Job description
- Build machine learning models end-to-end, from problem framing, data exploration, feature engineering, training, evaluation, deployment support, to post-launch monitoring.
- Analyze large-scale operational and behavioral datasets to identify patterns, risks, opportunities, and modelable signals.
- Define offline evaluation metrics, experiment design, and success criteria that reflect both model performance and business impact.
- Work with ML Engineers, Data Engineers, Backend Engineers, Product, and business teams to bring models into real-world usage.
- Monitor model performance after launch and propose improvements when data patterns, user behavior, or business conditions change.

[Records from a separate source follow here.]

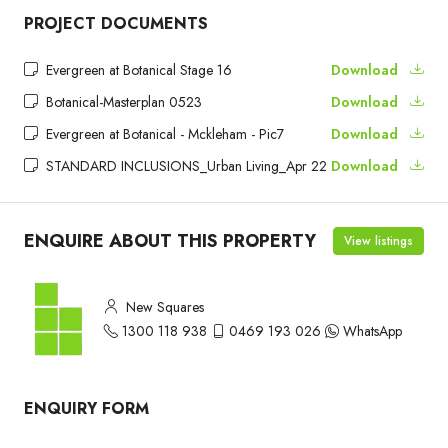
PROJECT DOCUMENTS
Evergreen at Botanical Stage 16
Download
Botanical-Masterplan 0523
Download
Evergreen at Botanical - Mckleham - Pic7
Download
STANDARD INCLUSIONS_Urban Living_Apr 22
Download
ENQUIRE ABOUT THIS PROPERTY
View listings
New Squares
1300 118 938
0469 193 026
WhatsApp
ENQUIRY FORM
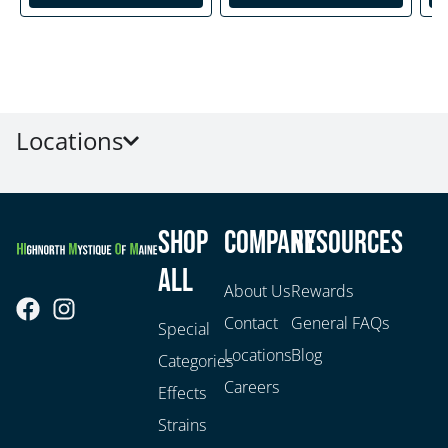
Locations
Shop
Company
Resources
All
About Us
Rewards
Contact
General FAQs
Special
Locations
Blog
Categories
Careers
Effects
Strains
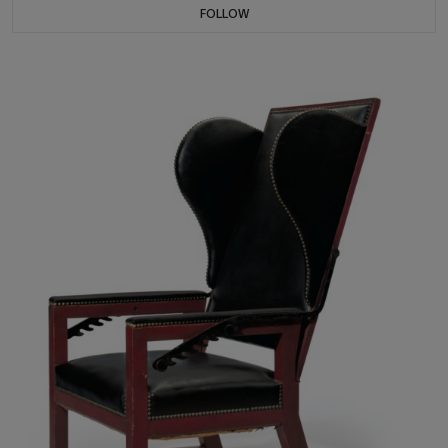
FOLLOW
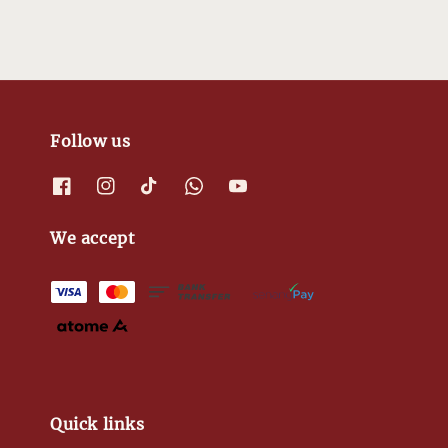
Follow us
We accept
Quick links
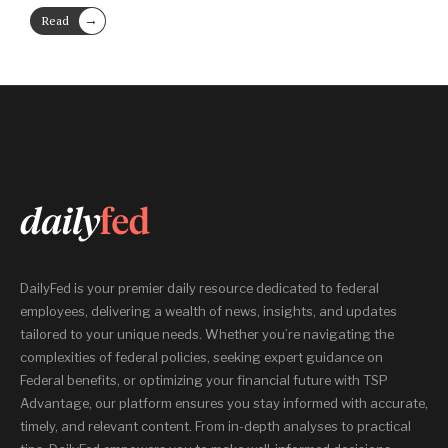
→
Read
More
DailyFed is your premier daily resource dedicated to federal
employees, delivering a wealth of news, insights, and updates
tailored to your unique needs. Whether you’re navigating the
complexities of federal policies, seeking expert guidance on
Federal benefits, or optimizing your financial future with TSP
Advantage, our platform ensures you stay informed with accurate,
timely, and relevant content. From in-depth analyses to practical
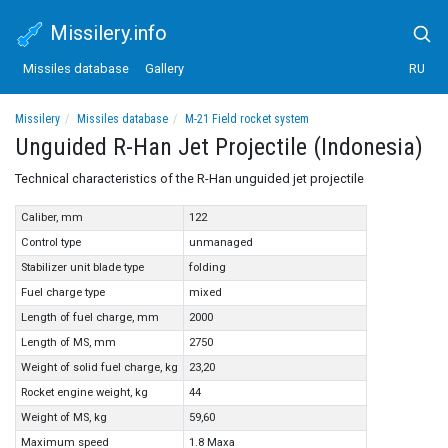
Missilery.info
Missiles database
Gallery
RU
Missilery
Missiles database
M-21 Field rocket system
Unguided R-Han Jet Projectile (Indonesia)
Unguided R-Han Jet Projectile (Indonesia)
Technical characteristics of the R-Han unguided jet projectile
Caliber, mm
122
Control type
unmanaged
Stabilizer unit blade type
folding
Fuel charge type
mixed
Length of fuel charge, mm
2000
Length of MS, mm
2750
Weight of solid fuel charge, kg
23,20
Rocket engine weight, kg
44
Weight of MS, kg
59,60
Maximum speed
1.8 Маха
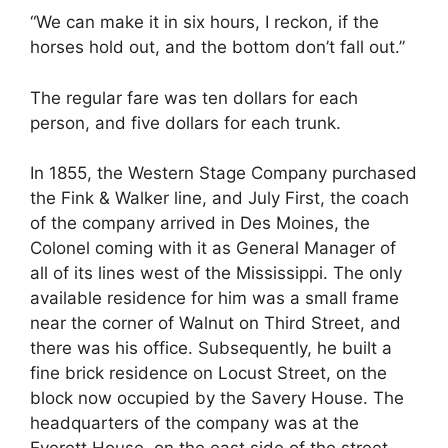
“We can make it in six hours, I reckon, if the
horses hold out, and the bottom don’t fall out.”
The regular fare was ten dollars for each
person, and five dollars for each trunk.
In 1855, the Western Stage Company purchased
the Fink & Walker line, and July First, the coach
of the company arrived in Des Moines, the
Colonel coming with it as General Manager of
all of its lines west of the Mississippi. The only
available residence for him was a small frame
near the corner of Walnut on Third Street, and
there was his office. Subsequently, he built a
fine brick residence on Locust Street, on the
block now occupied by the Savery House. The
headquarters of the company was at the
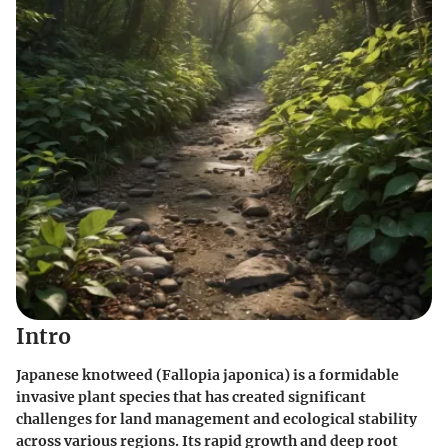
Intro
Japanese knotweed (Fallopia japonica) is a formidable
invasive plant species that has created significant
challenges for land management and ecological stability
across various regions. Its rapid growth and deep root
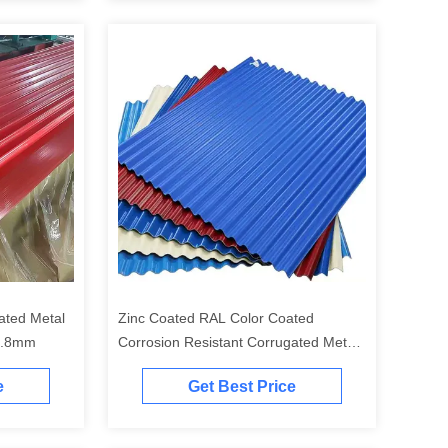
Zinc Coated RAL Color Coated
0.8mm
Corrosion Resistant Corrugated Metal
Sheet for Roofing and Cladding
e
Get Best Price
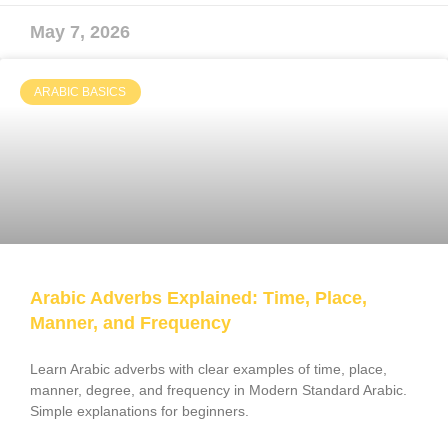
May 7, 2026
ARABIC BASICS
Arabic Adverbs Explained: Time, Place,
Manner, and Frequency
Learn Arabic adverbs with clear examples of time, place,
manner, degree, and frequency in Modern Standard Arabic.
Simple explanations for beginners.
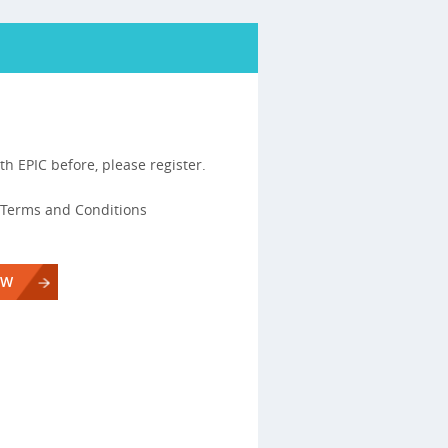
th EPIC before, please register.
s, Terms and Conditions
OW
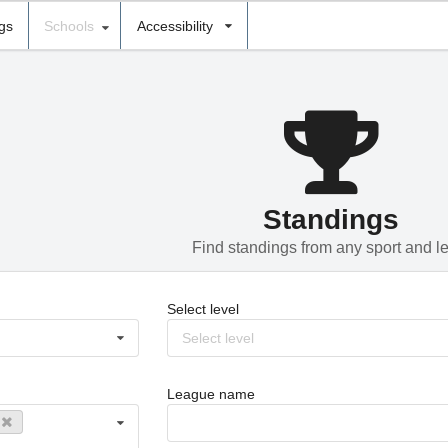
ngs
Schools
Accessibility
Standings
Find standings from any sport and l
Select level
Select level
League name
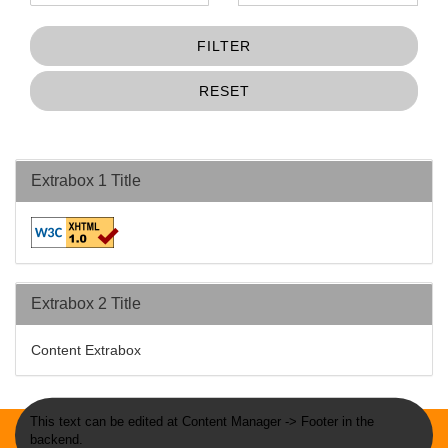
FILTER
RESET
Extrabox 1 Title
Extrabox 2 Title
Content Extrabox
This text can be edited at Content Manager -> Footer in the
backend.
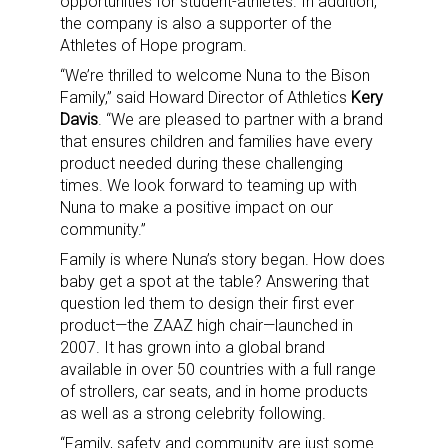
opportunities for student-athletes. In addition,
the company is also a supporter of the
Athletes of Hope program.
“We’re thrilled to welcome Nuna to the Bison
Family,” said Howard Director of Athletics
Kery
Davis
. “We are pleased to partner with a brand
that ensures children and families have every
product needed during these challenging
times. We look forward to teaming up with
Nuna to make a positive impact on our
community.”
Family is where Nuna’s story began. How does
baby get a spot at the table? Answering that
question led them to design their first ever
product—the ZAAZ high chair—launched in
2007. It has grown into a global brand
available in over 50 countries with a full range
of strollers, car seats, and in home products
as well as a strong celebrity following.
“Family, safety and community are just some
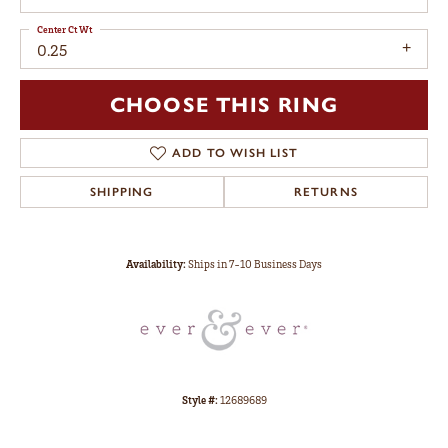
Center Ct Wt
0.25
CHOOSE THIS RING
ADD TO WISH LIST
SHIPPING
RETURNS
Availability:
Ships in 7-10 Business Days
Style #:
12689689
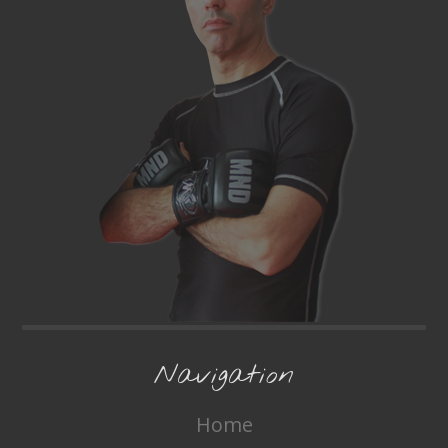
Navigation
Home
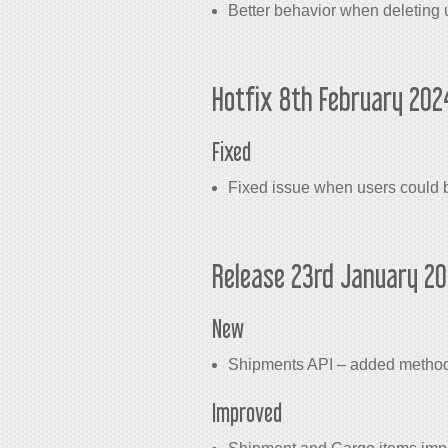
Better behavior when deleting 
Hotfix 8th February 202
Fixed
Fixed issue when users could b
Release 23rd January 2
New
Shipments API – added method f
Improved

- Identify and mitigate modeling risks such as data leakage, sample bias, label bias, data drift, cold start, feedback loops, and train/serve mismatch.
Job requirement
- Strong foundation in statistics, machine learning, and data analysis.
- Proficiency in Python and common ML/data libraries such as pandas, NumPy, scikit-learn, XGBoost, LightGBM, PyTorch, or TensorFlow.
- Strong SQL skills and ability to work with large-scale structured datasets.
- Experience with feature engineering, model validation, experiment design, and performance evaluation.
- Ability to translate ambiguous business problems into clear hypotheses, model objectives, and measurable metrics.
- Good communication skills, with the ability to explain model behavior, trade-offs, and data insights to both technical and non-technical stakeholders.
- Comfortable working beyond notebooks and supporting models through production usage, monitoring, maintenance, and improvement.
Nice to have
- Experience in marketplace, logistics, mobility, fintech, risk, pricing, recommendation, dispatching, or real-time decision systems.
- Experience with causal inference, optimization, uplift modeling, time-series forecasting, ranking, graph-based modeling, or reinforcement learning.
- Familiarity with A/B testing, backtesting, online evaluation, model monitoring, retraining, or MLOps workflows.
- Experience working with production data pipelines, feature stores, model registries, or cloud platforms.
Benefit
- Physical Wellbeing Benefit: General Insurance, Medical check-up, Accident Insurance, Healthcare Insurance
- Emotional Wellbeing Benefit: Company Trip, Year End Party, Aha Hour Activities, Special Day Gifts, Aha Club (Badminton, Soccer).
- Financial Wellbeing Benefit: Grab/Be For Work (Tech/Lead Level), Workplace Relocation, 13th Month Salary, PP Appreciate, Annual Leave Remain.